Note that private IP addresses aren't routable, so it is safe to post addresses in the ranges 192.168.0.0.-192.168.255.255, 10.0.0.0-10.255.255.255 and 172.16.0.0 – 172.31.255.255 ( https://en.wikipedia.org/wiki/Private_network ).
- WildfireTechApr 30, 2018Guide
The reason I beleive that this has to do with ReadyCloud is that I:
1) Do not have Port Forwarding or Port Triggering of any form configured
2) Have UPnP configured on my router or the NAS
3) Have no DDNS entities set up that would direct users to my ISP address looking for anything
Therefore, the only reason I can come up with as to WHY anyone would know anythig about "me" on the internet is that they got into ReadyCloud which had the destination of the NAS.
I have de-coupled the NAS from ReadyCloud and changed the IP address on my private network.
- schumakuApr 30, 2018Guru - Experienced UserThat's unrelated to you. ReadyCloud does unlikely communicate by whatever protocol by establishing (TCP is a guess only, these routers s**k) session on port 80 from the Internet to the NAS.

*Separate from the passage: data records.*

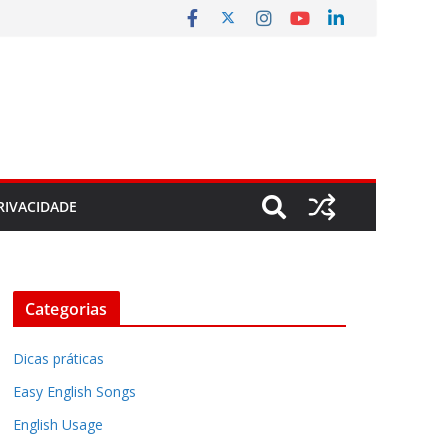
RIVACIDADE
Categorias
Dicas práticas
Easy English Songs
English Usage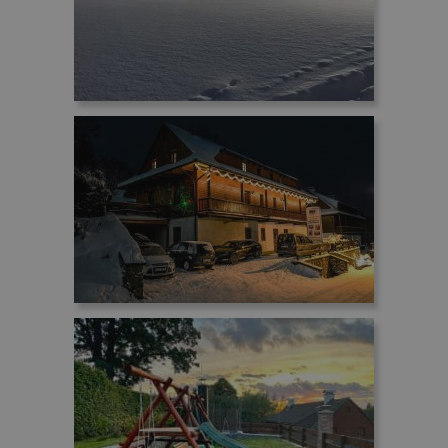
PHPSESSID
Sesja
PHP.net
www.penzionskala.cz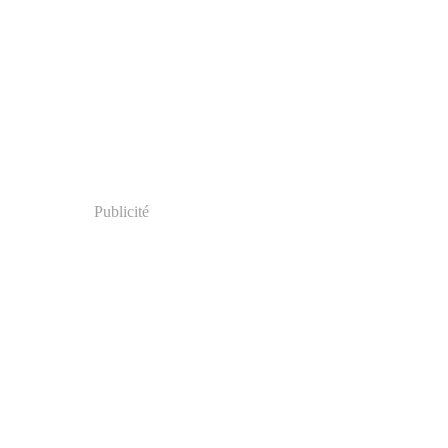
Publicité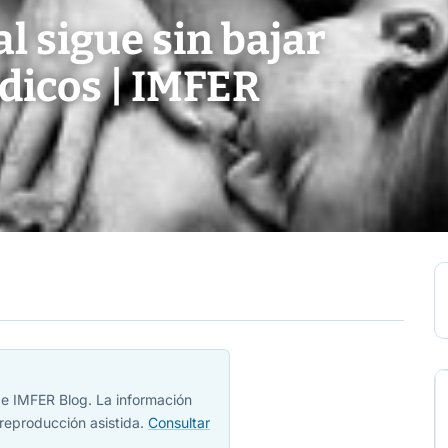
l sigue sin bajar
dicos | IMFER
 de IMFER Blog. La información
reproducción asistida.
Consultar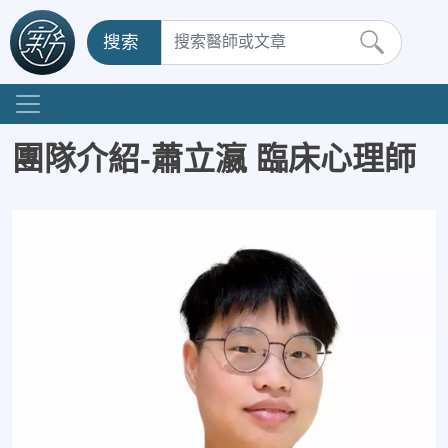
搜索
團隊介紹-蕭立瀛 臨床心理師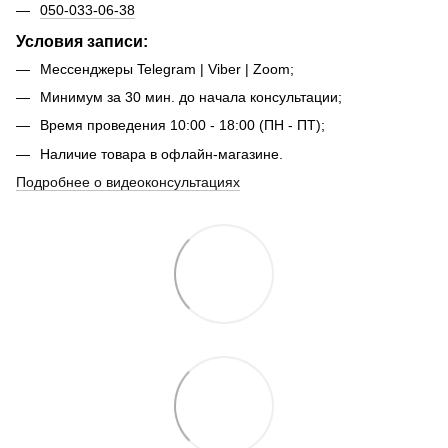
050-033-06-38
Условия записи:
Мессенджеры Telegram | Viber | Zoom;
Минимум за 30 мин. до начала консультации;
Время проведения 10:00 - 18:00 (ПН - ПТ);
Наличие товара в офлайн-магазине.
Подробнее о видеоконсультациях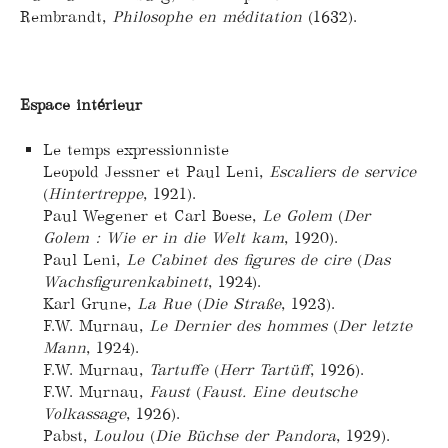
Rembrandt,
Philosophe en méditation
(1632).
Espace intérieur
Le temps expressionniste
Leopold Jessner et Paul Leni,
Escaliers de service
(
Hintertreppe
, 1921).
Paul Wegener et Carl Boese,
Le Golem
(
Der
Golem : Wie er in die Welt kam
, 1920).
Paul Leni,
Le Cabinet des figures de cire
(
Das
Wachsfigurenkabinett
, 1924).
Karl Grune,
La Rue
(
Die Straße
, 1923).
F.W. Murnau,
Le Dernier des hommes
(
Der letzte
Mann
, 1924).
F.W. Murnau,
Tartuffe
(
Herr Tartüff
, 1926).
F.W. Murnau,
Faust
(
Faust. Eine deutsche
Volkassage
, 1926).
Pabst,
Loulou
(
Die Büchse der Pandora
, 1929).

The ReadyCloud network connection is established also kind of a specialised VPN from the ReadyNAS to the ReadyCloud cloud infrastructure. In this VPN network (still using an otherwise assigned IPv4 address space) does the ReadyCloud communication take place.
The question is how it was possible to establish such a communication - all one does need is an IP address (whatever DDNS or DNS entries are not relevant, communication happens always on numeric IP addresses) - from the wild Internet to your NAS on the LAN. That's why I've raised the flag claiming it's unlikely ReadyCloud.